My wife and I have season tickets for events at Carnegie Hall and Lincoln Center. At intermissions, we sometimes watch absently as three or four men in gray suits emerge from the wings to move a piano into place or bring out extra music stands and chairs.
What they do is essential but unremarkable. Turns out that it is remarkably well-paid, however. Would you believe $422,599 a year? Plus $107,445 in benefits and deferred compensation?
That is what a fellow named Dennis O’Connell makes at Carnegie Hall. He is the props manager, the highest-paid stagehand.
Four other guys, two of them carpenters, two electricians, are paid somewhat lesser amounts, ranging down to $327,257, plus $76,459 in benefits and deferred compensation, for the junior member of the team, John Goodson, an electrician.
The New York Times broke this story last week. The reporter, Daniel J. Wakin, got it from a publicly available document, Carnegie Hall’s tax return for the 2007-08 season.
The hall was legally obliged to disclose the pay of the chief executive, Clive Gillinson, and the names and pay of the next five highest-paid employees. All five were stagehands.

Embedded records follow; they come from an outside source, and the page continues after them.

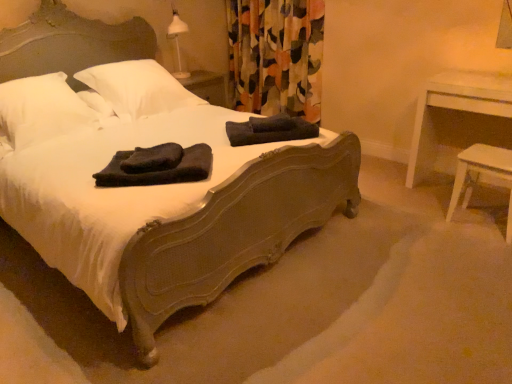 Question: Is black towel at center, arranged as the 2th material when viewed from the right, wider or thinner than matte dark wood bed at center?

Choices:
 (A) wide
 (B) thin

Answer: (B)

Question: Is black towel at center, positioned as the second material in back-to-front order, spatially inside matte dark wood bed at center, or outside of it?

Choices:
 (A) outside
 (B) inside

Answer: (B)

Question: Considering the real-world distances, which object is farthest from the matte dark wood bed at center?

Choices:
 (A) white soft pillow at upper left, which is the 1th pillow in right-to-left order
 (B) white wood stool at lower right
 (C) multicolored fabric curtain at upper center
 (D) dark cotton towels at center, the first material in the top-to-bottom sequence
 (E) white wood table at right

Answer: (C)

Question: Which is farther from the white wood table at right?

Choices:
 (A) white soft pillow at upper left, acting as the second pillow starting from the right
 (B) multicolored fabric curtain at upper center
 (C) white wood stool at lower right
 (D) dark cotton towels at center, placed as the second material when sorted from bottom to top
 (E) matte dark wood bed at center

Answer: (A) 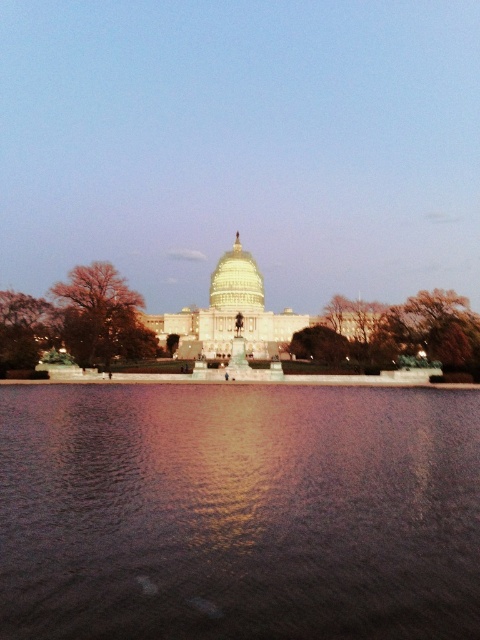 Which is more to the left, green leafy tree at left or gold reflective dome at center?

green leafy tree at left is more to the left.

This screenshot has height=640, width=480. In order to click on green leafy tree at left in this screenshot , I will do `click(24, 330)`.

Is point (4, 339) less distant than point (211, 298)?

Yes, point (4, 339) is closer to viewer.

Where is `green leafy tree at left`? The width and height of the screenshot is (480, 640). green leafy tree at left is located at coordinates (24, 330).

Can you confirm if glistening reflective water at center is smaller than brown textured tree at left?

Incorrect, glistening reflective water at center is not smaller in size than brown textured tree at left.

Who is shorter, glistening reflective water at center or brown textured tree at left?

Standing shorter between the two is glistening reflective water at center.

Which is behind, point (8, 506) or point (93, 298)?

Positioned behind is point (93, 298).

In order to click on glistening reflective water at center in this screenshot , I will do `click(239, 512)`.

Can you confirm if glistening reflective water at center is positioned to the left of gold reflective dome at center?

No, glistening reflective water at center is not to the left of gold reflective dome at center.

Can you confirm if glistening reflective water at center is positioned below gold reflective dome at center?

Yes, glistening reflective water at center is below gold reflective dome at center.

Is point (325, 531) more distant than point (247, 252)?

No, it is in front of (247, 252).

I want to click on glistening reflective water at center, so click(239, 512). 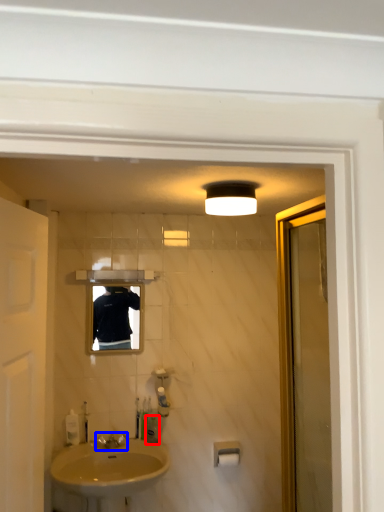 Question: Which object appears farthest to the camera in this image, toiletry (highlighted by a red box) or tap (highlighted by a blue box)?

Choices:
 (A) toiletry
 (B) tap

Answer: (A) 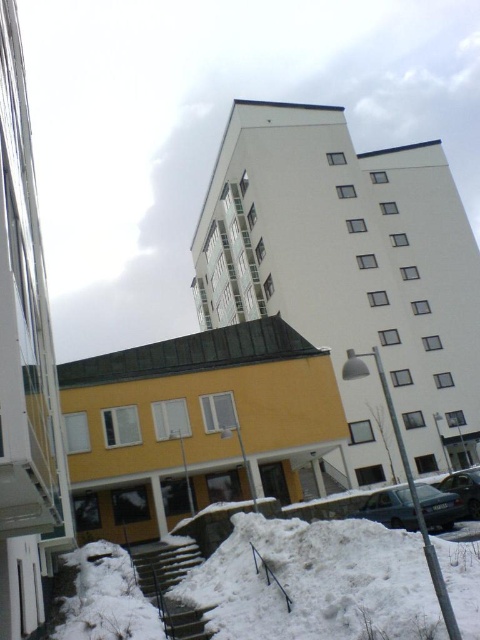 You are a delivery person standing next to the metallic silver car at center, and you need to deliver a package to the yellow matte building at left. The delivery robot you are using has a maximum range of 10 meters. Can the robot reach the building from your current position?

The yellow matte building at left and metallic silver car at center are 12.07 meters apart, so the robot cannot reach the building as it exceeds the maximum range of 10 meters.

You are standing in front of the building and want to take a photo of both the yellow matte building at left and the metallic silver car at center. Which object should you focus on first to ensure both are in frame?

Since the yellow matte building at left is closer to the viewer than the metallic silver car at center, you should focus on the metallic silver car at center first to ensure both are in frame. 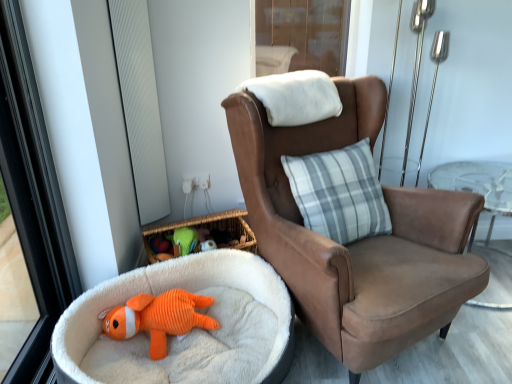 Question: Is transparent glass screen door at upper center not within brown suede chair at center?

Choices:
 (A) yes
 (B) no

Answer: (A)

Question: Is transparent glass screen door at upper center bigger than brown suede chair at center?

Choices:
 (A) no
 (B) yes

Answer: (A)

Question: Considering the relative sizes of transparent glass screen door at upper center and brown suede chair at center in the image provided, is transparent glass screen door at upper center thinner than brown suede chair at center?

Choices:
 (A) no
 (B) yes

Answer: (B)

Question: Are transparent glass screen door at upper center and brown suede chair at center far apart?

Choices:
 (A) no
 (B) yes

Answer: (B)

Question: From the image's perspective, is transparent glass screen door at upper center below brown suede chair at center?

Choices:
 (A) yes
 (B) no

Answer: (B)

Question: From the image's perspective, is orange corduroy dog bed at lower left located above or below brown suede chair at center?

Choices:
 (A) below
 (B) above

Answer: (A)

Question: From a real-world perspective, is orange corduroy dog bed at lower left above or below brown suede chair at center?

Choices:
 (A) below
 (B) above

Answer: (A)

Question: Is orange corduroy dog bed at lower left inside or outside of brown suede chair at center?

Choices:
 (A) inside
 (B) outside

Answer: (B)

Question: Considering the positions of orange corduroy dog bed at lower left and brown suede chair at center in the image, is orange corduroy dog bed at lower left wider or thinner than brown suede chair at center?

Choices:
 (A) thin
 (B) wide

Answer: (A)

Question: In the image, is brown suede chair at center positioned in front of or behind white textured window screen at left?

Choices:
 (A) front
 (B) behind

Answer: (A)

Question: Based on their positions, is brown suede chair at center located to the left or right of white textured window screen at left?

Choices:
 (A) right
 (B) left

Answer: (A)

Question: From a real-world perspective, is brown suede chair at center physically located above or below white textured window screen at left?

Choices:
 (A) above
 (B) below

Answer: (B)

Question: Is brown suede chair at center inside or outside of white textured window screen at left?

Choices:
 (A) outside
 (B) inside

Answer: (A)

Question: Choose the correct answer: Is transparent glass screen door at upper center inside orange corduroy dog bed at lower left or outside it?

Choices:
 (A) outside
 (B) inside

Answer: (A)

Question: Considering the positions of point (323, 19) and point (154, 279), is point (323, 19) closer or farther from the camera than point (154, 279)?

Choices:
 (A) closer
 (B) farther

Answer: (B) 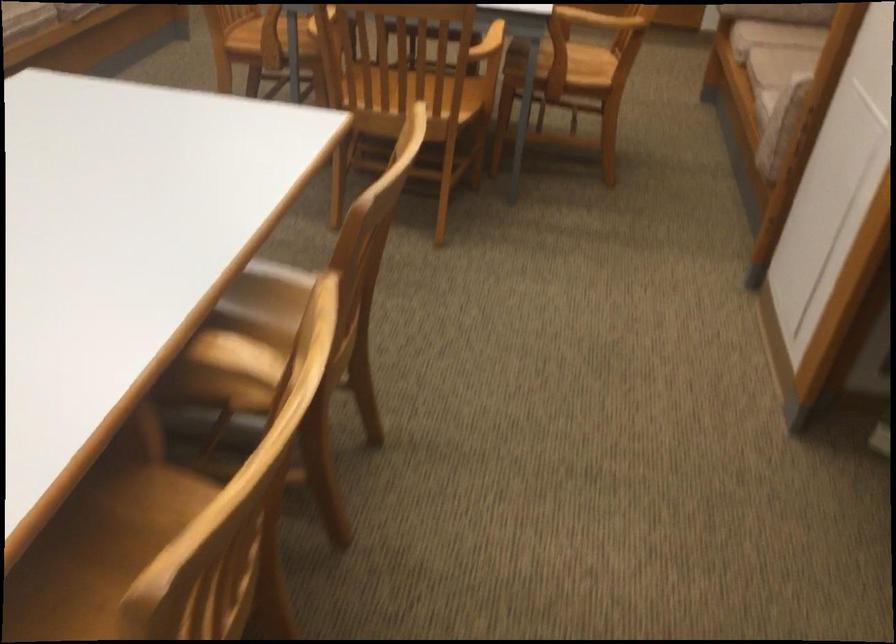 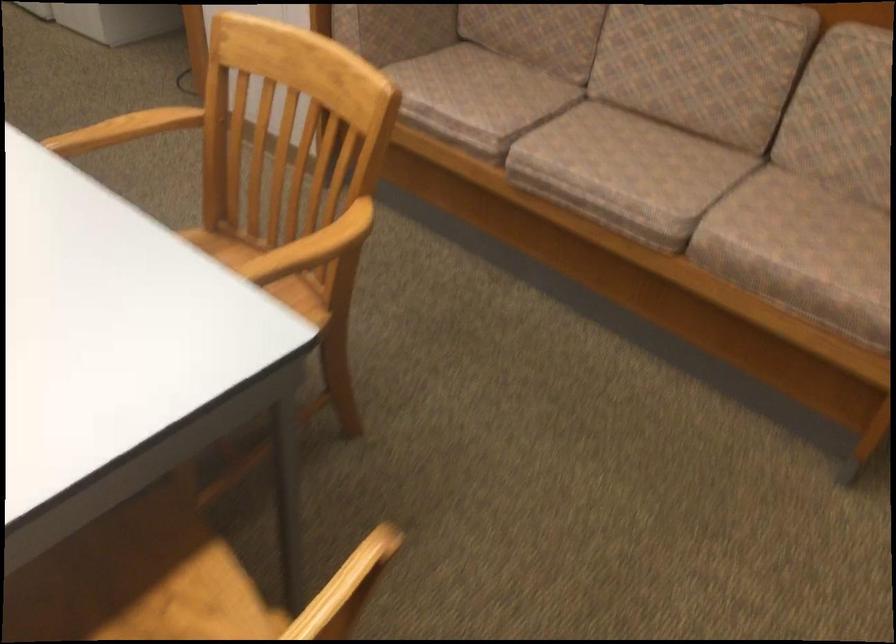 Question: I am providing you with two images of the same scene from different viewpoints. After the viewpoint changes to image2, which objects are now occluded?

Choices:
 (A) sofa sitting surface
 (B) chair sitting surface
 (C) white microwave dial
 (D) wooden chair sitting surface

Answer: (D) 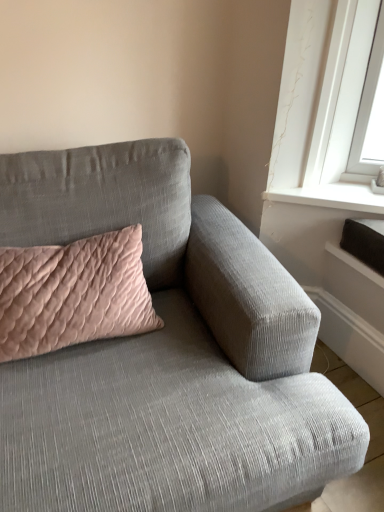 Question: Based on their positions, is textured gray couch at center located to the left or right of pink quilted cushion at upper left?

Choices:
 (A) right
 (B) left

Answer: (A)

Question: Looking at their shapes, would you say textured gray couch at center is wider or thinner than pink quilted cushion at upper left?

Choices:
 (A) thin
 (B) wide

Answer: (B)

Question: Is textured gray couch at center taller or shorter than pink quilted cushion at upper left?

Choices:
 (A) tall
 (B) short

Answer: (A)

Question: Considering the positions of pink quilted cushion at upper left and textured gray couch at center in the image, is pink quilted cushion at upper left bigger or smaller than textured gray couch at center?

Choices:
 (A) small
 (B) big

Answer: (A)

Question: Considering the positions of point (41, 336) and point (266, 420), is point (41, 336) closer or farther from the camera than point (266, 420)?

Choices:
 (A) farther
 (B) closer

Answer: (A)

Question: From the image's perspective, is pink quilted cushion at upper left located above or below textured gray couch at center?

Choices:
 (A) above
 (B) below

Answer: (A)

Question: From a real-world perspective, relative to textured gray couch at center, is pink quilted cushion at upper left vertically above or below?

Choices:
 (A) below
 (B) above

Answer: (B) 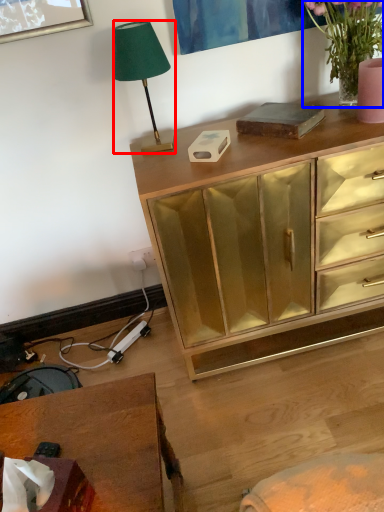 Question: Which point is further to the camera, lamp (highlighted by a red box) or houseplant (highlighted by a blue box)?

Choices:
 (A) lamp
 (B) houseplant

Answer: (A) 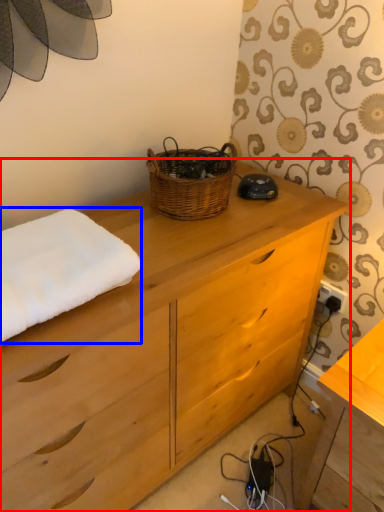 Question: Which point is closer to the camera, chest of drawers (highlighted by a red box) or bath towel (highlighted by a blue box)?

Choices:
 (A) chest of drawers
 (B) bath towel

Answer: (A) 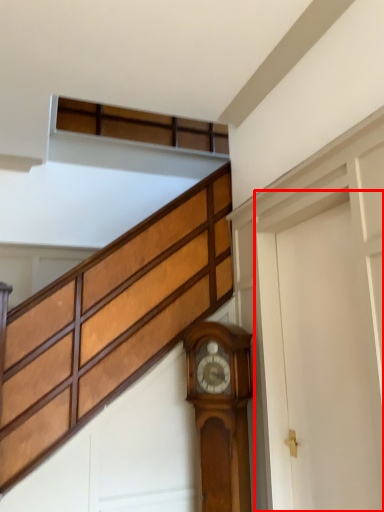 Question: Observing the image, what is the correct spatial positioning of garage door (annotated by the red box) in reference to wall clock?

Choices:
 (A) right
 (B) left

Answer: (A) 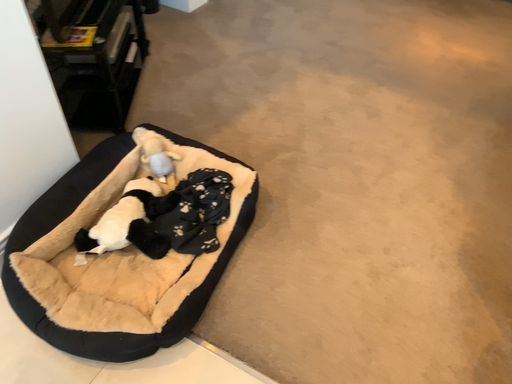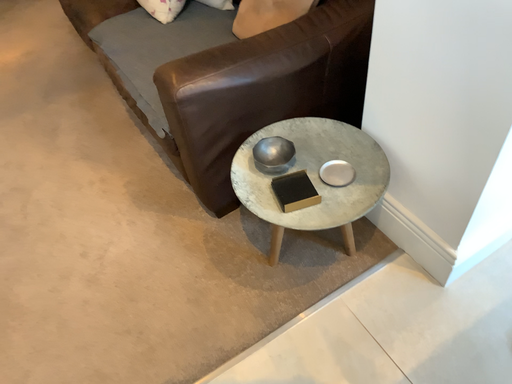 Question: Which way did the camera rotate in the video?

Choices:
 (A) rotated upward
 (B) rotated downward

Answer: (A) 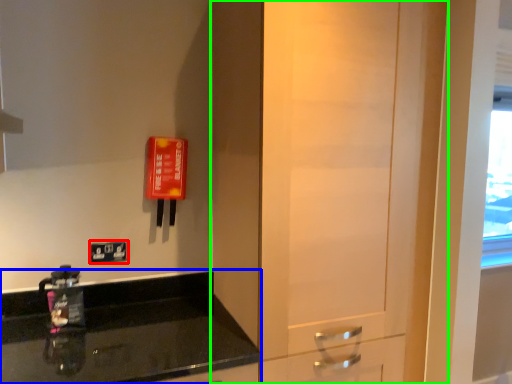 Question: Considering the real-world distances, which object is closest to light switch (highlighted by a red box)? countertop (highlighted by a blue box) or door (highlighted by a green box).

Choices:
 (A) countertop
 (B) door

Answer: (A) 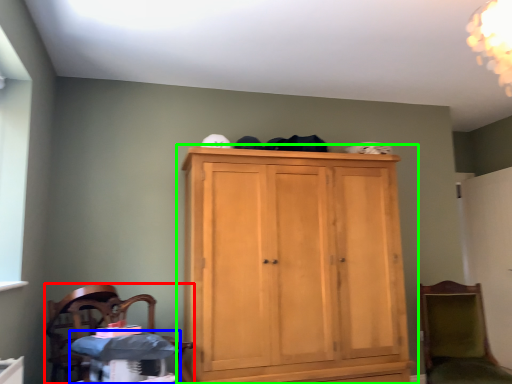 Question: Which object is positioned closest to chair (highlighted by a red box)? Select from changing table (highlighted by a blue box) and cupboard (highlighted by a green box).

Choices:
 (A) changing table
 (B) cupboard

Answer: (A) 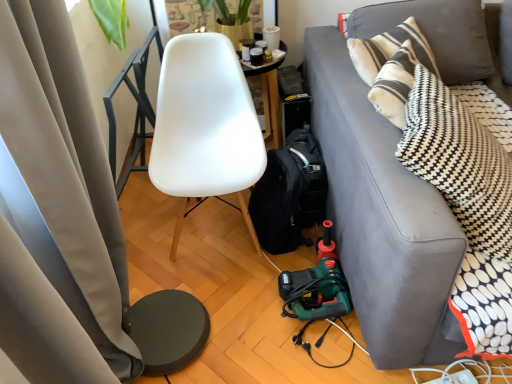 Find the location of a particular element. free spot to the right of matte gray curtain at left is located at coordinates coord(267,327).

Gillinson, who doubles as artistic director, was paid $946,581, nearly twice as much as O’Connell, the props manager, but not out of line for top arts executives in Manhattan.
The Carnegie stagehands’ pay was something else again, but not, as it turns out, unique. At Avery Fisher Hall and Alice Tully Hall in Lincoln Center, the average stagehand salary and benefits package is $290,000 a year.
To repeat, that is the average compensation of all the workers who move musicians’ chairs into place and hang lights, not the pay of the top five.
Across the plaza at the Metropolitan Opera, a spokesman said stagehands rarely broke into the top-five category. But a couple of years ago, one did. The props master, James Blumenfeld, got $334,000 at that time, including some vacation back pay.
How to account for all this munificence? The power of a union, Local 1 of the International Alliance of Theatrical Stage Employees. “Power,” as in the capacity and willingness to close most Broadway theaters for 19 days two years ago when agreement on a new contract could not be reached.
Wakin reported that this power was palpable in the nervousness of theater administrators and performers who were asked to comment on the salary figures.
Kelly Hall-Tompkins, for one, said, “The last thing I want to do is upset the people at Carnegie Hall. I’d like to have a lifelong relationship with them.” She is a violinist who recently presented a recital in Weill Hall, one of the smaller performance spaces in the building.
She said she begrudged the stagehands nothing: “Musicians should be so lucky to have a strong union like that.” Uh-huh.
Isn’t it wonderful for Carnegie Hall and Lincoln Center donors and ticket buyers to be able to reflect that their contributions to the arts in Manhattan allow a handful of blue-collar union goons to take home salaries higher than many of the actual performers?